Last Remnants of the Garden


Last week I pulled up the last bits of my winter garden to prepare for cover crop planting. Incredibly I found a treasure trove of radishes that had flourished through the cold. Some were HUGE!

It was a true garden mystery though because I had thought, according to my little garden chart, that these were turnips the entire season. I am still baffled, even though I know it must have just been my mistake.

So what does one do with pounds and pounds of radishes? I will offer some suggestions.

Now that's a lot of radishes
My whole life, I never thought of cooking radishes. To me, they were simply a delicious snack to eat raw, perhaps in a salad. Then one day I roasted a radish (just tossed whole in olive oil, salt and pepper; cooking a 400 degree oven until fork tender), and my world changed. It started when I purchased a "Turbo radish" at the farmer's market - which is I tell you a strange beast. The woman who grew it suggested roasting. In my opinion, regular radishes are less bitter when roasted, but these crazy black radishes are worth a try.


Anyways, the point is, cooked radishes are delish. And one day in the shower I imagined how yummy caramelized radishes would be, ala caramelized onions. I had purchased some farro the week prior at the local co-op, so I planned a caramelized radish and farro dish. Farro is a pretty cool grain with a unique light crunch about it.

1. Prepare the farro according to package directions.

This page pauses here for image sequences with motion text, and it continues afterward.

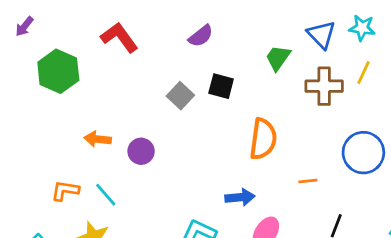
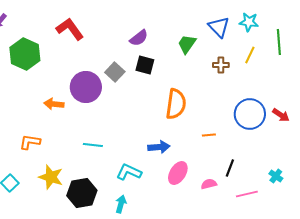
purple semicircle: (201, 36) -> (139, 38), moved
brown cross: (324, 86) -> (221, 65), size x0.6
purple circle: (141, 151) -> (86, 87), moved, size x1.6
cyan line: (106, 195) -> (93, 145), moved, turned -42

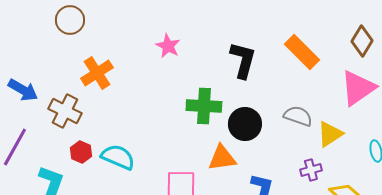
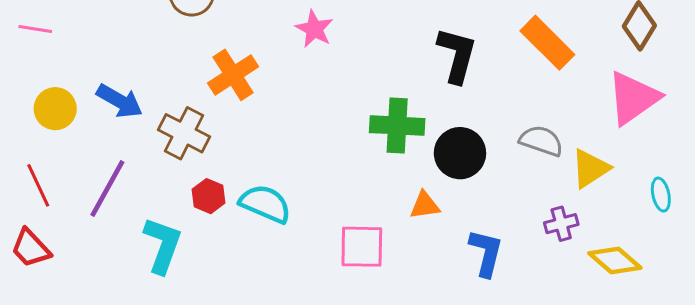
pink star: (168, 46) -> (314, 29), moved
orange triangle: (222, 158) -> (425, 205), size x0.7

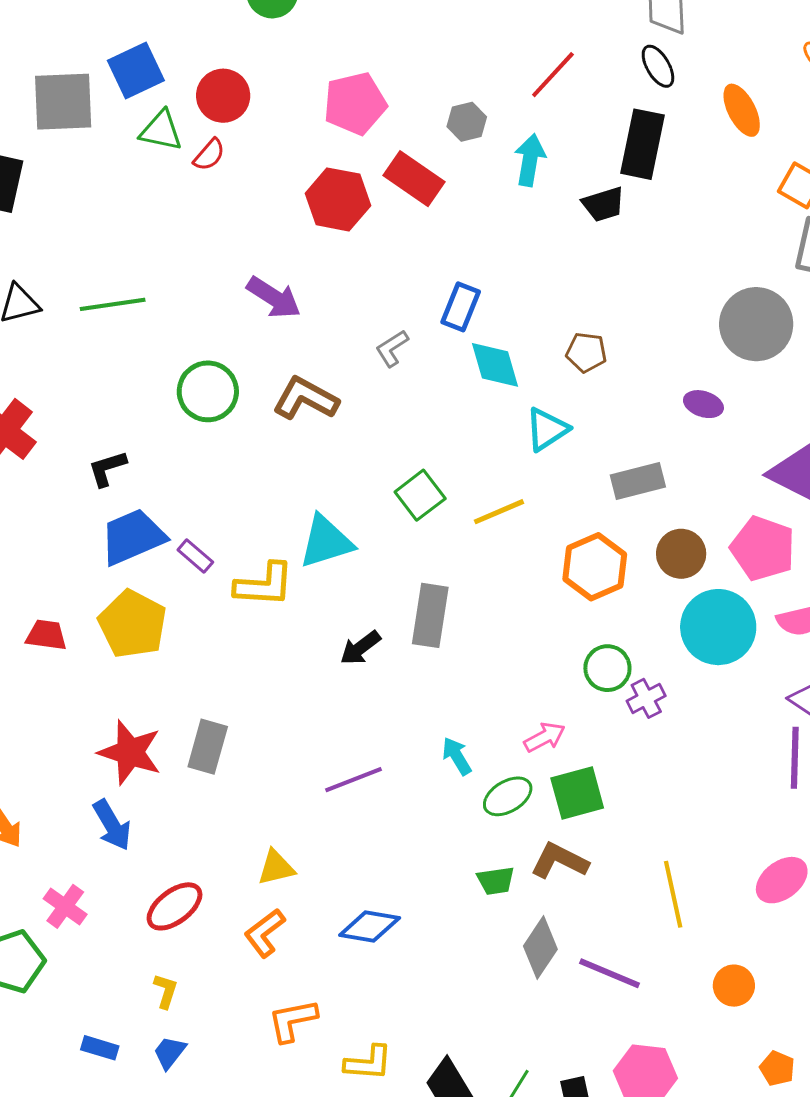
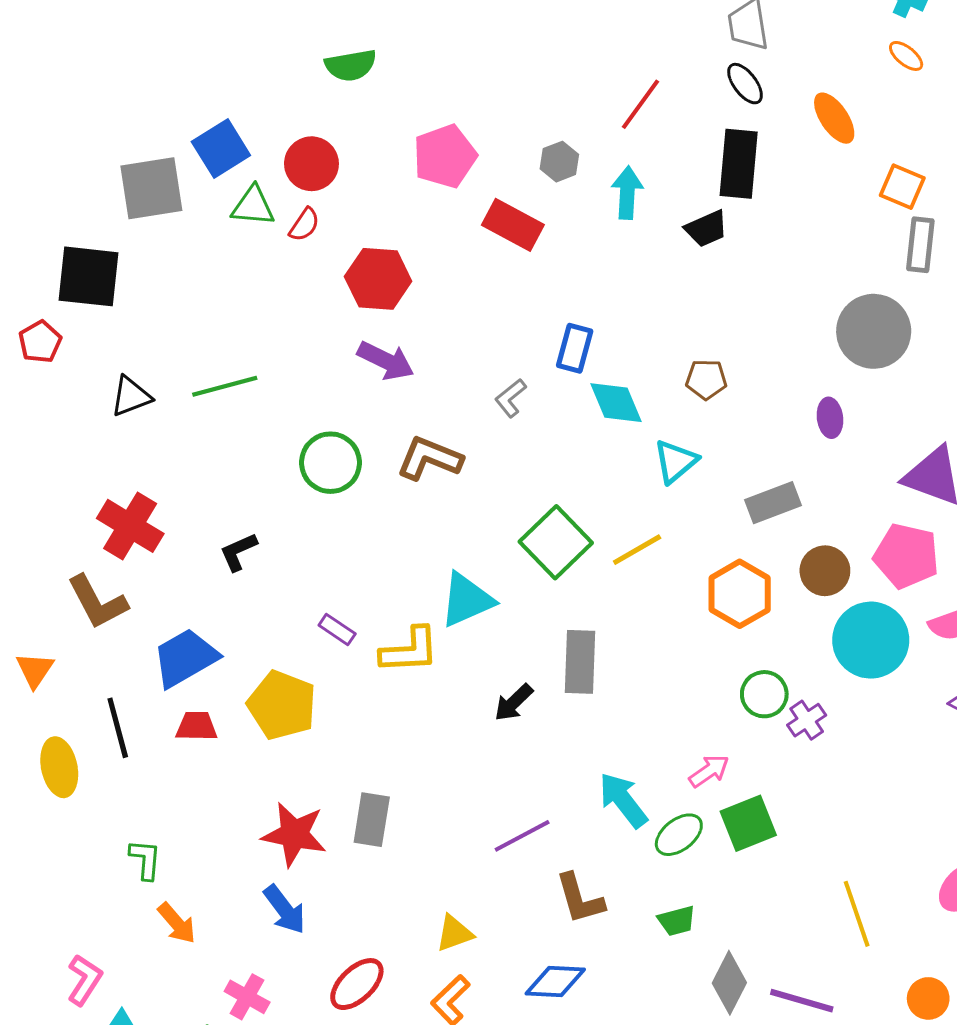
red hexagon: (338, 199) -> (378, 279), moved
purple ellipse: (703, 404) -> (830, 418), turned 72
green square: (420, 495) -> (556, 542), size x1.4
blue trapezoid: (133, 537) -> (185, 658), moved
cyan arrow: (457, 756) -> (623, 800), size x1.5
brown L-shape: (560, 861) -> (580, 899), moved, turned -126

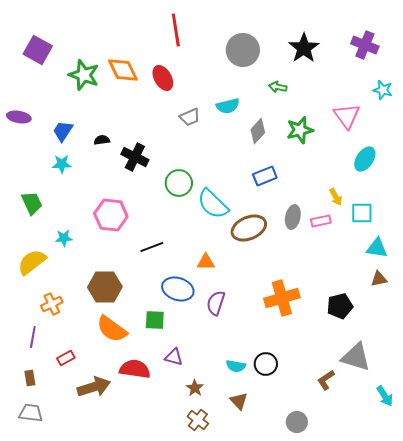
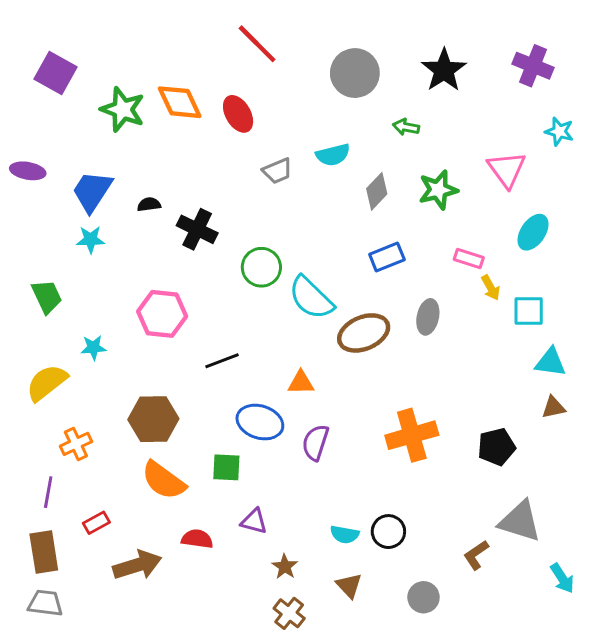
red line: (176, 30) -> (257, 44), turned -36
blue trapezoid: (63, 131) -> (92, 191), size x1.4
pink rectangle: (321, 221) -> (469, 258), moved, turned 30
red semicircle: (135, 369) -> (197, 539), size x0.7
brown rectangle: (30, 378) -> (44, 552), size x1.8
gray circle: (297, 422) -> (423, 597), moved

Use stock if you want more flavor.
2. Carmelize slices of radish, half a red onion or a few boiler onions, and garlic in olive oil at medium-low heat with a little salt and pepper and maybe a touch of brown sugar. Feel free to add any vegetables you have on hand and season to your pleasure. This is very much a "contents of your fridge" kind of meal.
3. Stir together and serve. 


 
Has anyone ever caramelized radishes or other vegetables besides onions before? I am very interested in perfecting this sweetening art.